Система его воплощений по-своему логична. Элементарный ход: от забулдыжного хулигана — к картинному пирату с ножом в зубах. Далее — к пещерному человеку с дубиной. Далее — к какому-нибудь зверю-хищнику, соседу по ветви на древе эволюции. А там и до «жирафа» недалеко: «Жираф большо-ой — ему видней!» Фантазия железно срабатывает, потому что построена по безошибочно найденной стилистике «тюремного рОмана».

Другая цепочка не менее логична: хулиган — псих с Канатчиковой дачи — смертник из штрафбата — десантник, которому жизнь не дорога…

В сущности, так или иначе все у Высоцкого упирается — в войну.
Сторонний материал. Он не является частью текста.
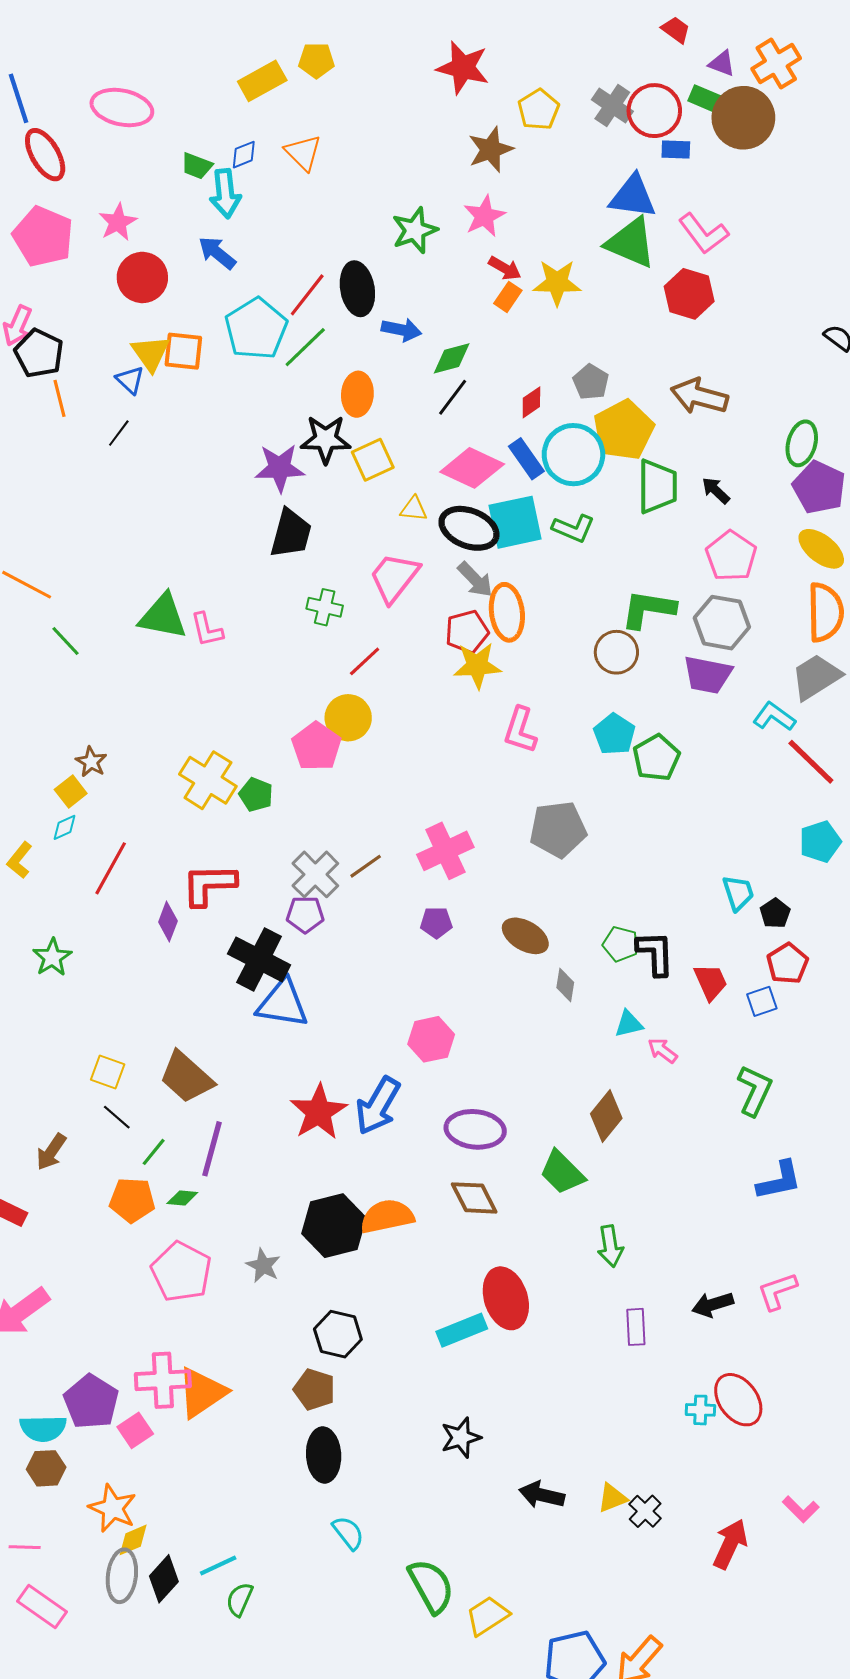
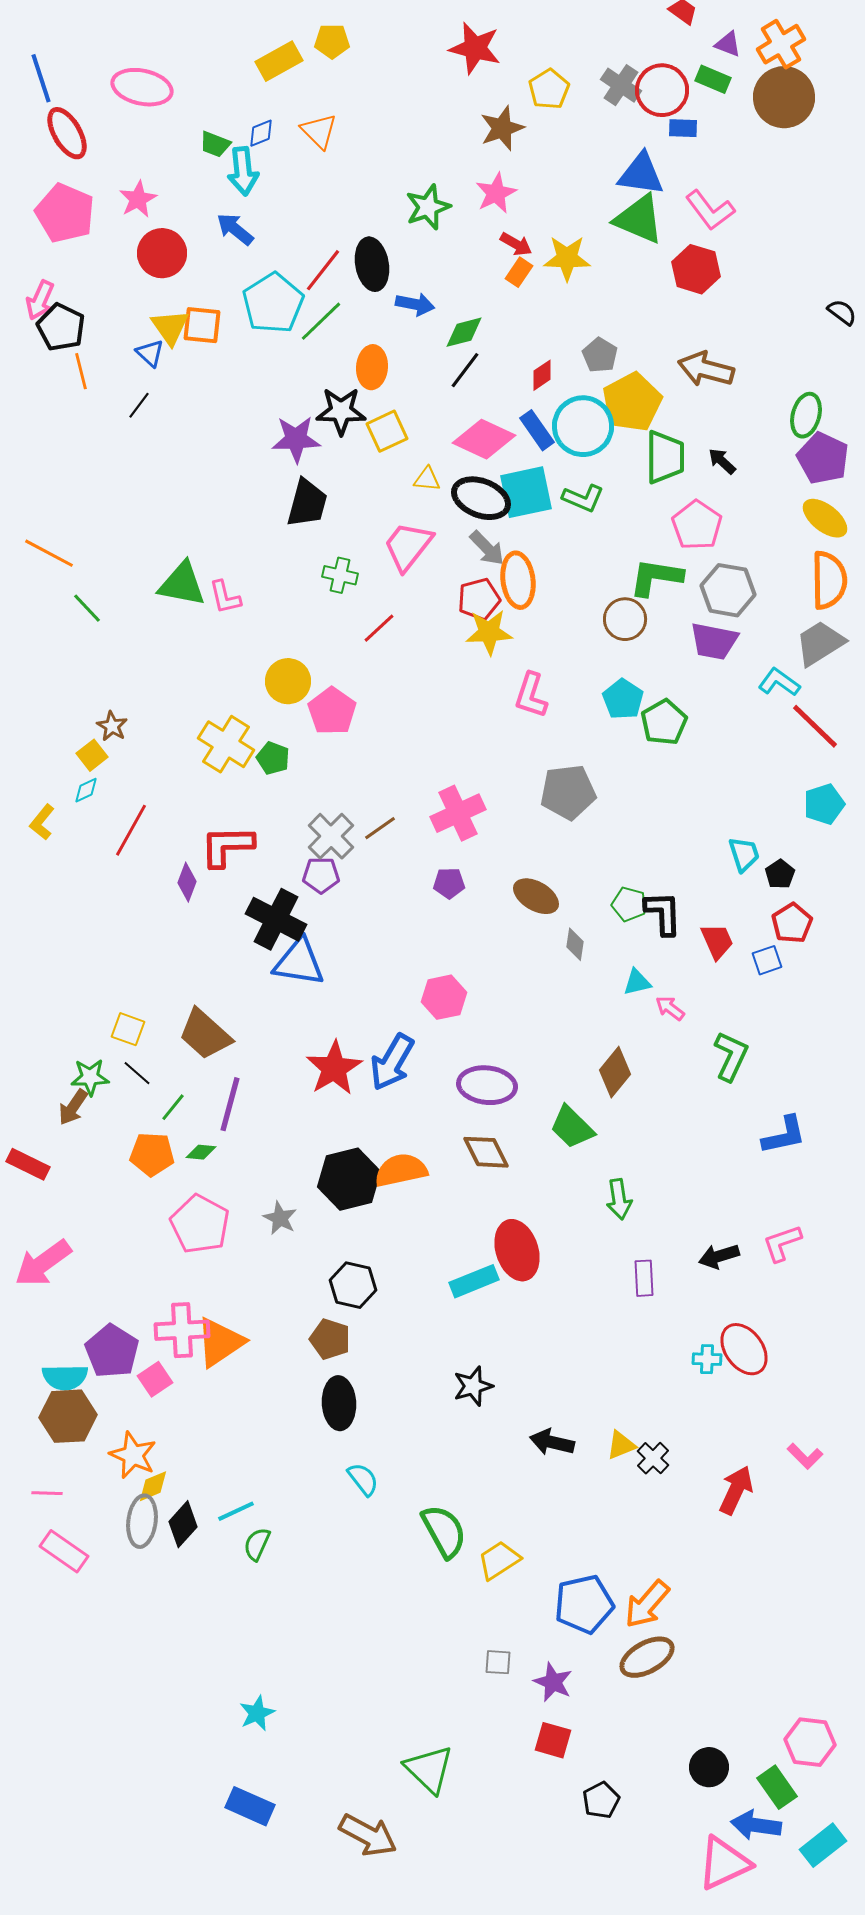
brown circle: (743, 118) -> (784, 97), moved
pink pentagon: (731, 556) -> (697, 525), moved
yellow circle: (348, 718) -> (288, 681), moved
green star: (52, 957) -> (90, 1077), moved, turned 30
green L-shape: (755, 1090) -> (731, 1056), moved
brown hexagon: (46, 1468) -> (68, 1416), size x1.5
Дубинами или танками-самолетами, но всегда у него — драка, бой, схватка, атака, штурм, напор, прорыв, рваные глотки, разбитые черепа, выпущенные внутренности. Солдатский надсад — самый точный адрес для уникального хрип-вокала.

В этом есть, я думаю, глубокая интуиция. Когда-то древнегреческие мудрецы много спорили, «что из чего», и, в частности, что фундаментальней: афинская мерность, спартанская доблесть или еще что-нибудь. А Гераклит взмыл надо всем этим и понял: причина — персы, бесконечная война греков с персами; из войны — все.

Поколение «последних идеалистов», выдвинувшее Высоцкого, выварилось добела в «социализме», «коммунизме» и прочих идейностях; поэтому трудно было понять, что «сталинские лагеря», троцкие «трудармии» и прочая советская казарма — не от марксизма-ленинизма, а от двух мировых войн, располосовавших Россию, и от ожидания третьей… Высоцкий — не Гераклит, разумеется, и вообще все-таки не философ, но что в основе всей той вывернутой реальности, которая ему досталась, лежит ярость дерущегося солдата, — он почуял шкурой. Экипировка 1941 года приросла к нему сразу и намертво. Его записали во фронтовики, не вдаваясь в возрастную арифметику, так что, отвечая на письма слушателей, он должен был объяснять, что войну первоначально вычитал из книжек. Все равно, по психологической первооснове он был тем, кого пел: окопником, блокадником ». Я вырос в ленинградскую блокаду…» — и все тут. И никакого никому нет дела до того, что «вырос» Высоцкий на семь лет позже в отвоеванном польском городке, в семье советского офицера («оккупанта», — сказали бы еще на семь лет позже), — ведь по типу, по складу, по устремлению души он действительно — шкет, чинарики собирающий «с-под платформы», сирота, сын полка. Цепочка военных переназначений — самая геройская: герой-летчик, герой-парашютист, герой-подводник. Нужды нет, что, вступая в воздушный бой, наши соколы переговариваются, как заправские шулера («будем играть… равнять козыри» ), — главное, что это люди, выросшие в народе, где нормальная ситуация — когда «все ушли на фронт».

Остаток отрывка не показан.